• What to work on
A bare number is the only acceptable answer: how many lines of these entries include "déménagement"?

• Material for the task
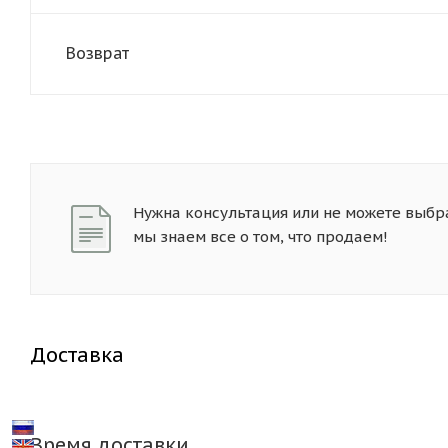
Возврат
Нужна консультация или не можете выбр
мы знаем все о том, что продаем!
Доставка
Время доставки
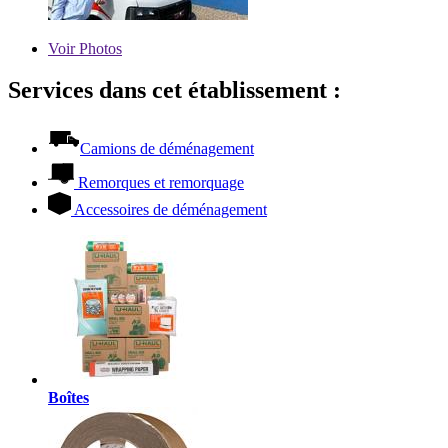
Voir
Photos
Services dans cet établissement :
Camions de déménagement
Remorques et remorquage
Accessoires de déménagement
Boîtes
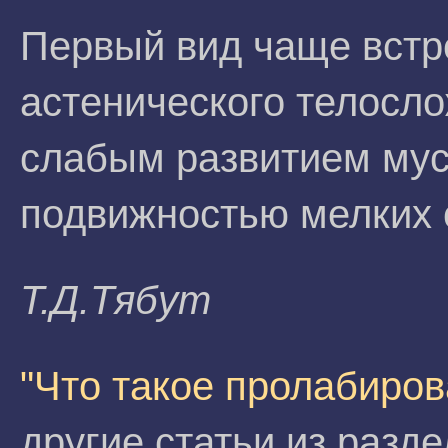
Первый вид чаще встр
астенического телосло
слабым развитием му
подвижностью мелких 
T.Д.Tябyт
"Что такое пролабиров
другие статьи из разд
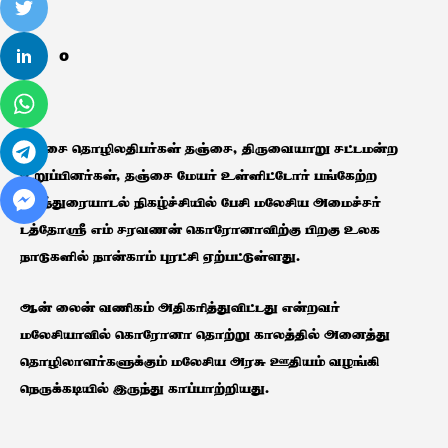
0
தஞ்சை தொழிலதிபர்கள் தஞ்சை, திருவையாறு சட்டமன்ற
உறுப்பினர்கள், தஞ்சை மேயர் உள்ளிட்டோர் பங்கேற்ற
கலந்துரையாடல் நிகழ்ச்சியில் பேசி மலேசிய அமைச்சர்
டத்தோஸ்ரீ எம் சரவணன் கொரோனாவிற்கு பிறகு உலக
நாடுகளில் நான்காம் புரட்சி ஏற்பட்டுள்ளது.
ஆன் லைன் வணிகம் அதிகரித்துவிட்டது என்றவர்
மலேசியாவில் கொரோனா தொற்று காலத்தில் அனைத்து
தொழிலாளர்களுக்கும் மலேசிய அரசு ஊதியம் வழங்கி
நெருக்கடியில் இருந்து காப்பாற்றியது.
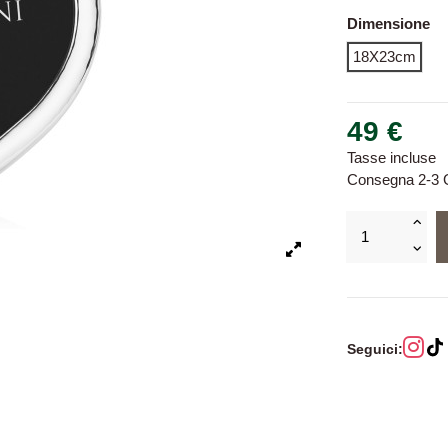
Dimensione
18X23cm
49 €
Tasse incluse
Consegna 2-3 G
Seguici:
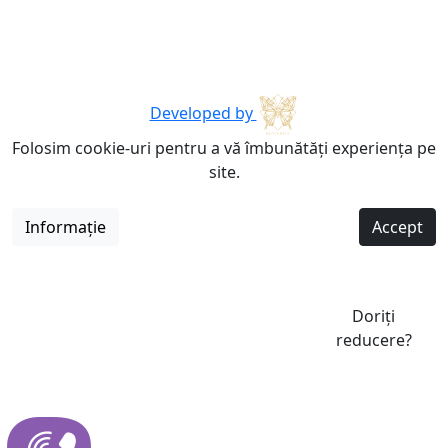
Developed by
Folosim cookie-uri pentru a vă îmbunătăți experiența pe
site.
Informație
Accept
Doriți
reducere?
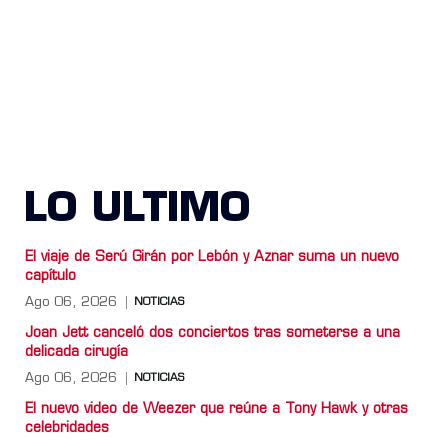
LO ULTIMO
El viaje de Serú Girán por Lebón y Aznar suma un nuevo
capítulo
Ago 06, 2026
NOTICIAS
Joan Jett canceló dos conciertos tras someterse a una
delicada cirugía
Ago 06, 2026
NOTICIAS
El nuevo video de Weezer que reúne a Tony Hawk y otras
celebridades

• Answer to the exercise
2